IAC 2024 - IA Fast Track to Search Focused AI SolutionsIAC 2024 - IA Fast Track to Search Focused AI Solutions
IAC 2024 - IA Fast Track to Search Focused AI SolutionsEnterprise Knowledge
 
How to convert PDF to text with Nanonets
How to convert PDF to text with NanonetsHow to convert PDF to text with Nanonets
How to convert PDF to text with Nanonetsnaman860154
 
Enhancing Worker Digital Experience: A Hands-on Workshop for Partners
Enhancing Worker Digital Experience: A Hands-on Workshop for PartnersEnhancing Worker Digital Experience: A Hands-on Workshop for Partners
Enhancing Worker Digital Experience: A Hands-on Workshop for PartnersThousandEyes
 
Hyderabad Call Girls Khairatabad ✨ 7001305949 ✨ Cheap Price Your Budget
Hyderabad Call Girls Khairatabad ✨ 7001305949 ✨ Cheap Price Your BudgetHyderabad Call Girls Khairatabad ✨ 7001305949 ✨ Cheap Price Your Budget
Hyderabad Call Girls Khairatabad ✨ 7001305949 ✨ Cheap Price Your BudgetEnjoy Anytime
 
#StandardsGoals for 2024: What’s new for BISAC - Tech Forum 2024
#StandardsGoals for 2024: What’s new for BISAC - Tech Forum 2024#StandardsGoals for 2024: What’s new for BISAC - Tech Forum 2024
#StandardsGoals for 2024: What’s new for BISAC - Tech Forum 2024BookNet Canada
 
Slack Application Development 101 Slides
Slack Application Development 101 SlidesSlack Application Development 101 Slides
Slack Application Development 101 Slidespraypatel2
 
Integration and Automation in Practice: CI/CD in Mule Integration and Automat...
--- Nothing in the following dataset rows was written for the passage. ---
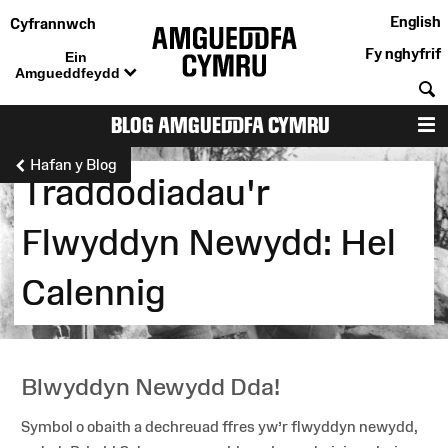
English
Cyfrannwch
Fy nghyfrif
Ein
Amgueddfeydd
C
BLOG AMGUEDDFA CYMRU
D
Hafan y Blog
Traddodiadau'r
Flwyddyn Newydd: Hel
Calennig
Blwyddyn Newydd Dda!
Symbol o obaith a dechreuad ffres yw’r flwyddyn newydd,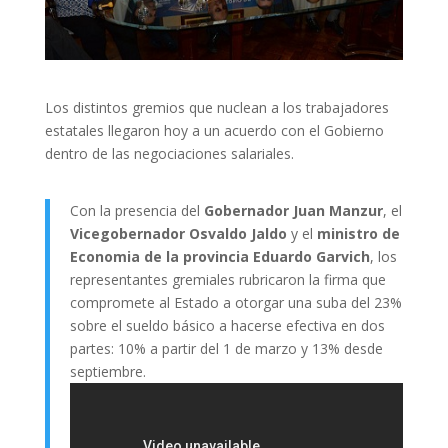
Los distintos gremios que nuclean a los trabajadores
estatales llegaron hoy a un acuerdo con el Gobierno
dentro de las negociaciones salariales.
Con la presencia del
Gobernador
Juan Manzur
, el
Vicegobernador Osvaldo Jaldo
y el
ministro de
Economia de la provincia Eduardo Garvich
, los
representantes gremiales rubricaron la firma que
compromete al Estado a otorgar una suba del 23%
sobre el sueldo básico a hacerse efectiva en dos
partes: 10% a partir del 1 de marzo y 13% desde
septiembre.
Integration and Automation in Practice: CI/CD in Mule Integration and Automat...Integration and Automation in Practice: CI/CD in Mule Integration and Automat...
Integration and Automation in Practice: CI/CD in Mule Integration and Automat...Patryk Bandurski
 
Snow Chain-Integrated Tire for a Safe Drive on Winter Roads
Snow Chain-Integrated Tire for a Safe Drive on Winter RoadsSnow Chain-Integrated Tire for a Safe Drive on Winter Roads
Snow Chain-Integrated Tire for a Safe Drive on Winter RoadsHyundai Motor Group
 

Recently uploaded (20)

Pigging Solutions Piggable Sweeping Elbows
Pigging Solutions Piggable Sweeping ElbowsPigging Solutions Piggable Sweeping Elbows
Pigging Solutions Piggable Sweeping Elbows
 
Key Features Of Token Development (1).pptx
Key  Features Of Token  Development (1).pptxKey  Features Of Token  Development (1).pptx
Key Features Of Token Development (1).pptx
 
Azure Monitor & Application Insight to monitor Infrastructure & Application
Azure Monitor & Application Insight to monitor Infrastructure & ApplicationAzure Monitor & Application Insight to monitor Infrastructure & Application
Azure Monitor & Application Insight to monitor Infrastructure & Application
 
Pigging Solutions in Pet Food Manufacturing
Pigging Solutions in Pet Food ManufacturingPigging Solutions in Pet Food Manufacturing
Pigging Solutions in Pet Food Manufacturing
 
Tech-Forward - Achieving Business Readiness For Copilot in Microsoft 365
Tech-Forward - Achieving Business Readiness For Copilot in Microsoft 365Tech-Forward - Achieving Business Readiness For Copilot in Microsoft 365
Tech-Forward - Achieving Business Readiness For Copilot in Microsoft 365
 
Swan(sea) Song – personal research during my six years at Swansea ... and bey...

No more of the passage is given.